## Brief
Copy the lines from the start of the records below through the line containing "réception des colis", both included, and leave out the pictures.

::::

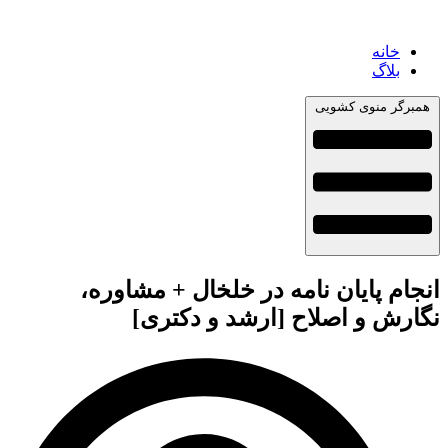
خانه
بلاگ
همبرگر منوی کشویی
انجام پایان نامه در خلخال + مشاوره،
نگارش و اصلاح [ارشد و دکتری]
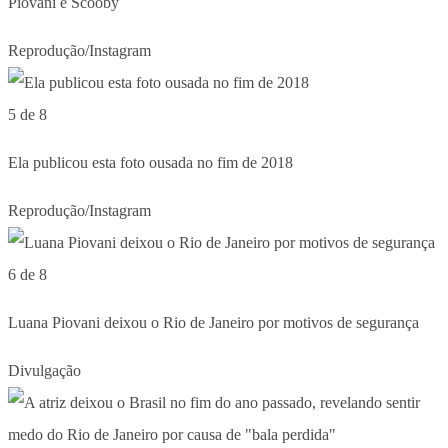
Piovani e Scooby
Reprodução/Instagram
5 de 8
Ela publicou esta foto ousada no fim de 2018
Reprodução/Instagram
6 de 8
Luana Piovani deixou o Rio de Janeiro por motivos de segurança
Divulgação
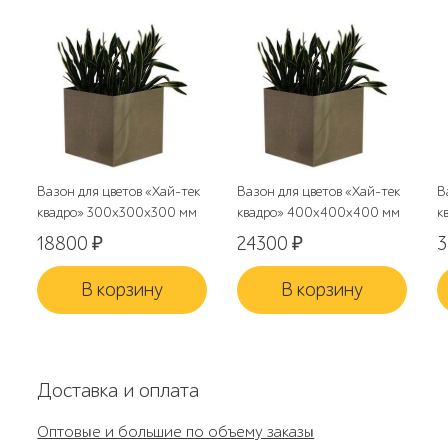
Вазон для цветов «Хай-тек
Вазон для цветов «Хай-тек
В
квадро» 300х300х300 мм
квадро» 400х400х400 мм
к
18800
₽
24300
₽
В корзину
В корзину
Доставка и оплата
Оптовые и большие по объему заказы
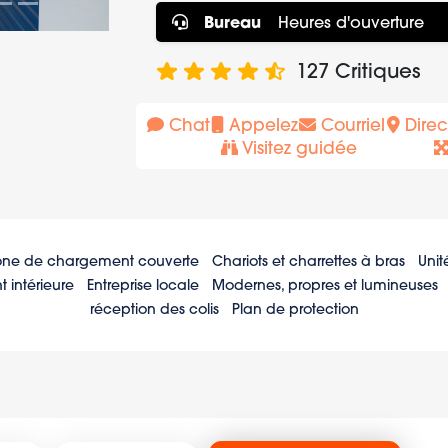
Bureau
Heures d'ouverture
127
Critiques
Chat
Appelez
Courriel
Direc
Visitez guidée
one de chargement couverte
Chariots et charrettes à bras
Unit
intérieure
Entreprise locale
Modernes, propres et lumineuses
réception des colis
Plan de protection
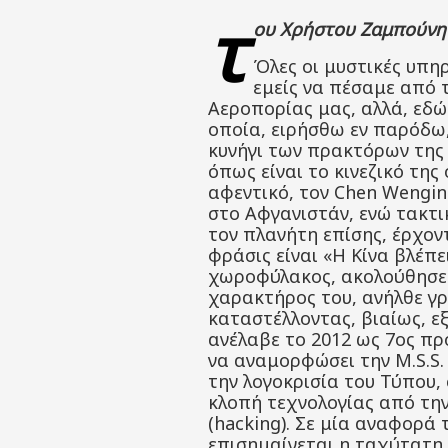
τ
ου Χρήστου Ζαμπούνη
Όλες οι μυστικές υπη
εμείς να πέσαμε από 
Αεροπορίας μας, αλλά, εδώ 
οποία, ειρήσθω εν παρόδω,
κυνήγι των πρακτόρων της M
όπως είναι το κινεζικό της
αφεντικό, τον Chen Wenging
στο Αφγανιστάν, ενώ τακτι
τον πλανήτη επίσης, έρχον
φράσις είναι «Η Κίνα βλέπ
χωροφύλακος, ακολούθησε τ
χαρακτήρος του, ανήλθε γρ
καταστέλλοντας, βιαίως, εξ
ανέλαβε το 2012 ως 7ος πρό
να αναμορφώσει την M.S.S.
την λογοκρισία του Τύπου,
κλοπή τεχνολογίας από την
(hacking). Σε μία αναφορά τ
επισημαίνεται η ταχύτατη 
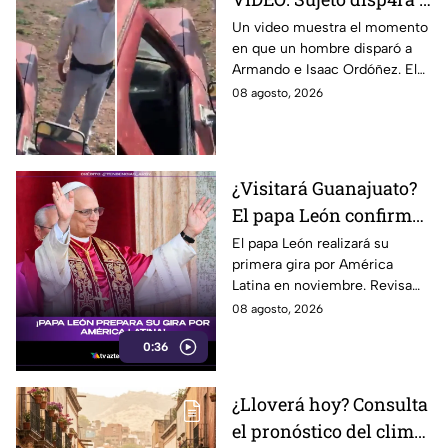
padre e hijo tras un
Un video muestra el momento
en que un hombre disparó a
conflicto y queda
Armando e Isaac Ordóñez. El
documentado
padre murió y el hijo
08 agosto, 2026
permanece herido.
¿Visitará Guanajuato?
El papa León confirma
su primera gira por
El papa León realizará su
primera gira por América
América Latina este
Latina en noviembre. Revisa
2026
las fechas, países y ciudades
08 agosto, 2026
confirmadas, ¿estará
0:36
Guanajuato en la lista?
¿Lloverá hoy? Consulta
el pronóstico del clima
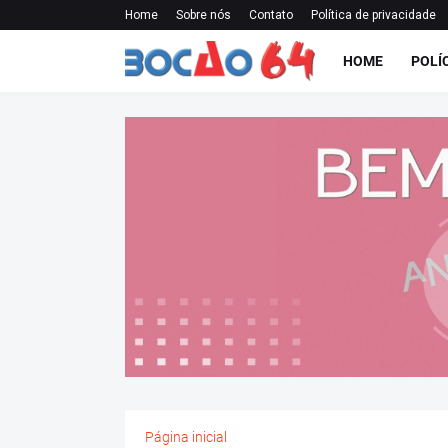
Home
Sobre nós
Contato
Política de privacidade
HOME
POLÍ
Página inicial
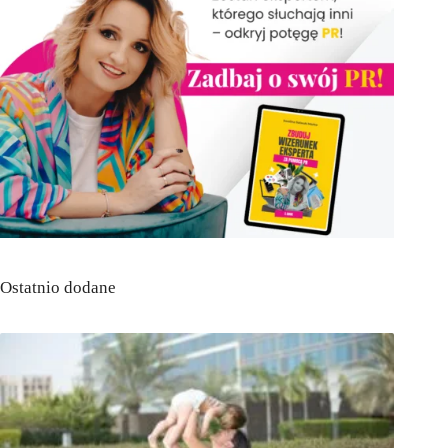
Ostatnio dodane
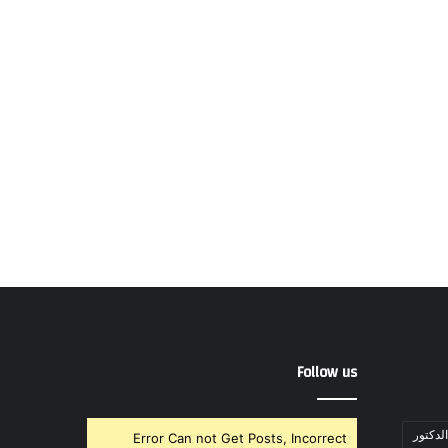
Follow us
الدكتور
Error Can not Get Posts, Incorrect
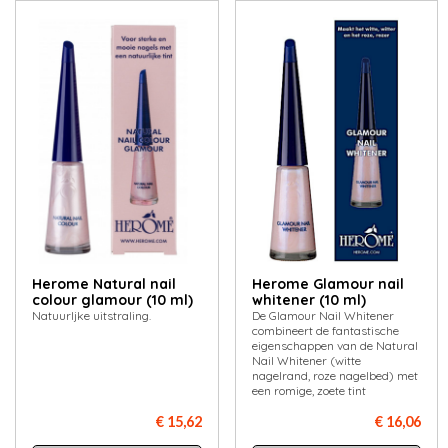
Herome Natural nail
Herome Glamour nail
colour glamour (10 ml)
whitener (10 ml)
Natuurljke uitstraling.
De Glamour Nail Whitener
combineert de fantastische
eigenschappen van de Natural
Nail Whitener (witte
nagelrand, roze nagelbed) met
een romige, zoete tint
€ 15,62
€ 16,06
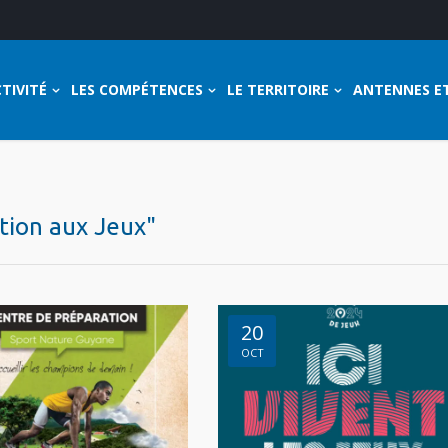
TIVITÉ
LES COMPÉTENCES
LE TERRITOIRE
ANTENNES E
ation aux Jeux"
20
OCT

::::

## Answer to this problem
خانه
بلاگ
همبرگر منوی کشویی
انجام پایان نامه در خلخال + مشاوره،
نگارش و اصلاح [ارشد و دکتری]
Piovani e Scooby
Reprodução/Instagram
5 de 8
Ela publicou esta foto ousada no fim de 2018
Reprodução/Instagram
6 de 8
Luana Piovani deixou o Rio de Janeiro por motivos de segurança
Divulgação
Вазон для цветов «Хай-тек
Вазон для цветов «Хай-тек
В
квадро» 300х300х300 мм
квадро» 400х400х400 мм
к
18800
₽
24300
₽
В корзину
В корзину
Доставка и оплата
Оптовые и большие по объему заказы
Bureau
Heures d'ouverture
127
Critiques
Chat
Appelez
Courriel
Direc
Visitez guidée
one de chargement couverte
Chariots et charrettes à bras
Unit
intérieure
Entreprise locale
Modernes, propres et lumineuses
réception des colis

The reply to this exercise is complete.